EP4738202A1EP 4738202 A1EP4738202 A1EP 4738202A1EP-4738202-A1

Abstract

An electronic device according to an embodiment may include a processing element (PE) array, a local memory which is configured with a plurality of local memory blocks and which stores data on a plurality of feature maps processed in the PE array, and a control core configured to control the PE array and the local memory.

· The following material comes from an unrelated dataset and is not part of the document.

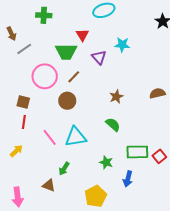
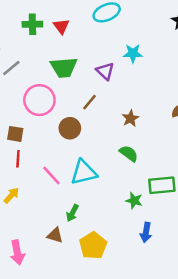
red triangle: (82, 35) -> (61, 26), moved
brown line: (74, 77) -> (90, 102), moved
green star: (106, 162) -> (134, 201), moved
blue arrow: (128, 179) -> (146, 232), moved
yellow pentagon: (96, 196) -> (93, 245), moved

The control core may control the local memory such that at least one local memory block from among the plurality of local memory blocks is turned off based on a size of a feature map corresponding to a layer.

Inventors

LEE, JUNHYUK
PARK, HYUNBIN
YANG, SEUNGJIN
CHOI, JIN
NA, BOYEON

Assignees

Samsung Electronics Co., Ltd.

Dates

Publication Date: 20260506
Application Date: 20240703

Claims (15)

An electronic device comprising: a processing element (PE) array; a local memory which is configured with a plurality of local memory blocks and which stores data on a plurality of feature maps processed in the PE array; and a control core configured to control the PE array and the local memory, wherein the control core controls the local memory such that at least one local memory block from among the plurality of local memory blocks is turned off based on a size of a feature map corresponding to a layer.
The electronic device of claim 1, further comprising: a main memory which stores an artificial neural network model in a first language format so as to provide the artificial neural network model; and a processor which provides the local memory with the artificial neural network model stored in the main memory in the first language format, wherein, when the artificial neural network model in the first language format is compiled to a second language format, the processor tags a buffer capacity of a local memory corresponding to a size of the feature map to the compiled artificial neural network model.
The electronic device of claim 2, wherein, while the local memory is controlled, the processor adjusts a bandwidth of the main memory, based on the number of local memory blocks in an on state, and the local memory acquires data from the main memory, based on the adjusted bandwidth.
The electronic device of claim 2, wherein the control core determines the number of local memory blocks to be turned off based on a buffer capacity corresponding to a size of the per-layer feature map.
The electronic device of claim 2, wherein the control core turns on all of the plurality of local memory blocks, when a size of the per-layer feature map is greater than a total buffer capacity of the plurality of local memory blocks.
The electronic device of claim 1, wherein the local memory is a tightly-coupled memory (TCM) which provides the control core with the per-layer feature map in association with the control core.
The electronic device of claim 2, wherein the processor is configured to: tag a first buffer capacity corresponding to a feature map size of a first layer to an artificial neural network model in the second language format; tag a second buffer capacity corresponding to a feature map size of a second layer, which is processed next to the first layer, to the artificial neural network model in the second language format; and tag a third buffer capacity corresponding to a feature map size of a third layer, which is processed next to the second layer, to the artificial neural network model in the second language format.
The electronic device of claim 2, wherein the control core is configured to: classify a plurality of consecutive layers into a plurality of layer groups differentiated depending buffer capacities; and determine the number of local memory blocks to be turned off based on a buffer capacity corresponding to the layer group.
The electronic device of claim 8, wherein the control core is configured to: group a plurality of layers having a first buffer capacity and a second buffer capacity smaller than the first buffer capacity; and determine the number of local memory blocks to be turned off based on the first buffer capacity, when layers having the second buffer capacity are not consecutive within the layer group.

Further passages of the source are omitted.